# switching over



## leveldrummer (May 27, 2005)

i have a 46 gallon bowfront. ive kept a mixed cichlid tank for about 4 years and im thinking about converting to salt water. i have lots of rock. about 4 inches of tahitian moon sand. emperor 200 filter, basic heater. basic light. i was wondering if id be able to use any of this with salt water, id really like to keep the sand most of all. the rocks dont matter. ill probably get live rock anyway. what steps do i have to take to clean the old tank. i plan on a fish only tank. maybe some anemones and such. do i need different lights for either of these? can someone give me some good guidelines to follow. ive been reading books but they dont help much because they all contradict each other. and i really dont know about the stuff they are talking about anyway.


----------



## TheOldSalt (Jan 28, 2005)

If you only want fish, then all that stuff will work fine. All you need now is some salt & a hydrometer.
Anemones, though...forget it. Not gonna happen unless you spend a few hundred bucks first on the stuff you'll need to keep them alive.
Live rock...again, it won't stay very lively without some major upgrades like a skimmer and the correct lighting.
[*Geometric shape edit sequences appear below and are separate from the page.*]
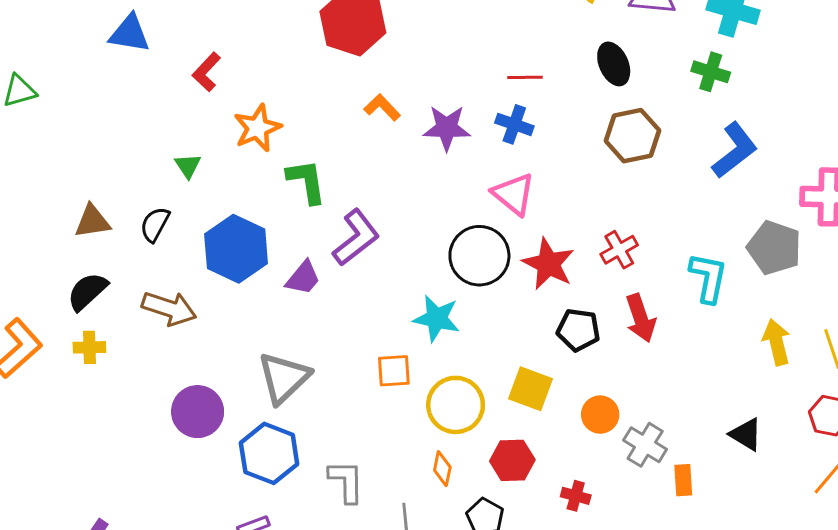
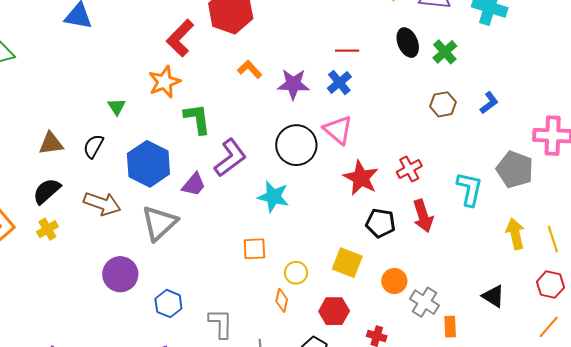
red L-shape: (206, 72) -> (180, 38), moved, size x1.4
green cross: (711, 72) -> (445, 52), moved, turned 30
blue cross: (514, 124) -> (339, 83), turned 30
brown hexagon: (632, 136) -> (443, 104), moved, size x0.7
blue L-shape: (735, 150) -> (489, 103), size x0.6
black circle: (479, 256) -> (296, 145), moved
cyan star: (437, 318) -> (273, 197), moved
yellow cross: (89, 347) -> (47, 229), turned -30
gray triangle: (284, 378) -> (159, 223), moved
yellow circle: (456, 405) -> (296, 273), size x0.6
blue hexagon: (269, 453) -> (168, 304), size x0.7
orange diamond: (442, 469) -> (282, 300), moved

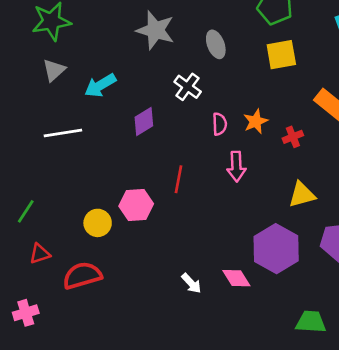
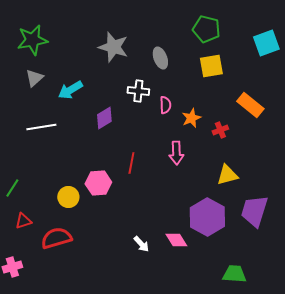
white cross: (188, 87) -> (138, 91), turned -30
pink semicircle: (220, 124) -> (165, 105), moved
The moon sand is not the best for the job, but if you just want fish it'll be fine.

Step one- take everything out of the tank
step two- thoroughly scrub & rinse all of the equipment & the sand
step 3- set it all back up minus the water
step4- mix up the water and let it fully dissolve to a specific gravity of 1.023 according to the hydrometer. You CAN do this in the tank itself, but it'll be trickier. You'll be much better off by using unchlorinated water that you can buy by the gallon from WalMart or wherever, or from Reverse Osmosis water you make at home with a tricky & expensive RO filter. One thing to remember is that normal aquarium dechlorinator and seasalt mix do NOT go well together. The dechlorinator reacts with a lot of the elements in the salt mix and ruins them. You might be able to just let a bunch of tapwater sit around with heavy aeration for a week to dechlorinate it, assuming your city doesn't use chloramine instead of chlorine.
step 5- make sure the stuff is FULLY mixed by letting it swirl around in the tank for a few days. Check daily with hydrometer. The temperature you want is 76F. If the temp is 76 & the sg is 1.023 or thereabouts, you're good to go.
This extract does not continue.